Line by line, set down the records below from the first line through the line containing "За даними ЗМІ, на переговорах буде присутній". Omit the pictures.
►
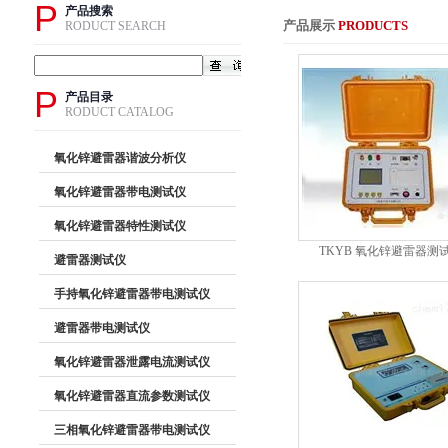
P
产品搜索
产品展示
PRODUCTS
RODUCT SEARCH
P
产品目录
RODUCT CATALOG
氧化锌避雷器谐波分析仪
氧化锌避雷器带电测试仪
氧化锌避雷器特性测试仪
TKYB 氧化锌避雷器测
避雷器测试仪
手持氧化锌避雷器带电测试仪
避雷器带电测试仪
氧化锌避雷器泄露电流测试仪
氧化锌避雷器直流参数测试仪
三相氧化锌避雷器带电测试仪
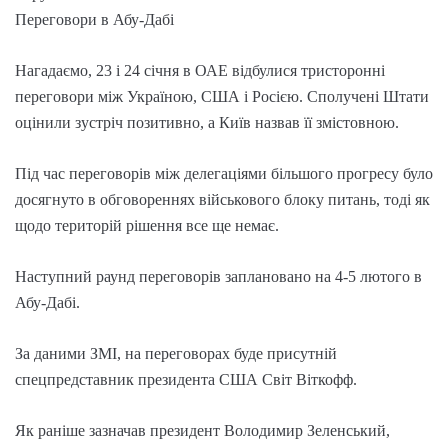
Переговори в Абу-Дабі
Нагадаємо, 23 і 24 січня в ОАЕ відбулися тристоронні
переговори між Україною, США і Росією. Сполучені Штати
оцінили зустріч позитивно, а Київ назвав її змістовною.
Під час переговорів між делегаціями більшого прогресу було
досягнуто в обговореннях військового блоку питань, тоді як
щодо територій рішення все ще немає.
Наступний раунд переговорів заплановано на 4-5 лютого в
Абу-Дабі.
За даними ЗМІ, на переговорах буде присутній
спецпредставник президента США Світ Віткофф.
Як раніше зазначав президент Володимир Зеленський,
◄
- [Problem solution]
P
产品搜索
产品展示
PRODUCTS
RODUCT SEARCH
P
产品目录
RODUCT CATALOG
氧化锌避雷器谐波分析仪
氧化锌避雷器带电测试仪
氧化锌避雷器特性测试仪
TKYB 氧化锌避雷器测
避雷器测试仪
手持氧化锌避雷器带电测试仪
避雷器带电测试仪
氧化锌避雷器泄露电流测试仪
氧化锌避雷器直流参数测试仪
三相氧化锌避雷器带电测试仪
Переговори в Абу-Дабі
Нагадаємо, 23 і 24 січня в ОАЕ відбулися тристоронні
переговори між Україною, США і Росією. Сполучені Штати
оцінили зустріч позитивно, а Київ назвав її змістовною.
Під час переговорів між делегаціями більшого прогресу було
досягнуто в обговореннях військового блоку питань, тоді як
щодо територій рішення все ще немає.
Наступний раунд переговорів заплановано на 4-5 лютого в
Абу-Дабі.
За даними ЗМІ, на переговорах буде присутній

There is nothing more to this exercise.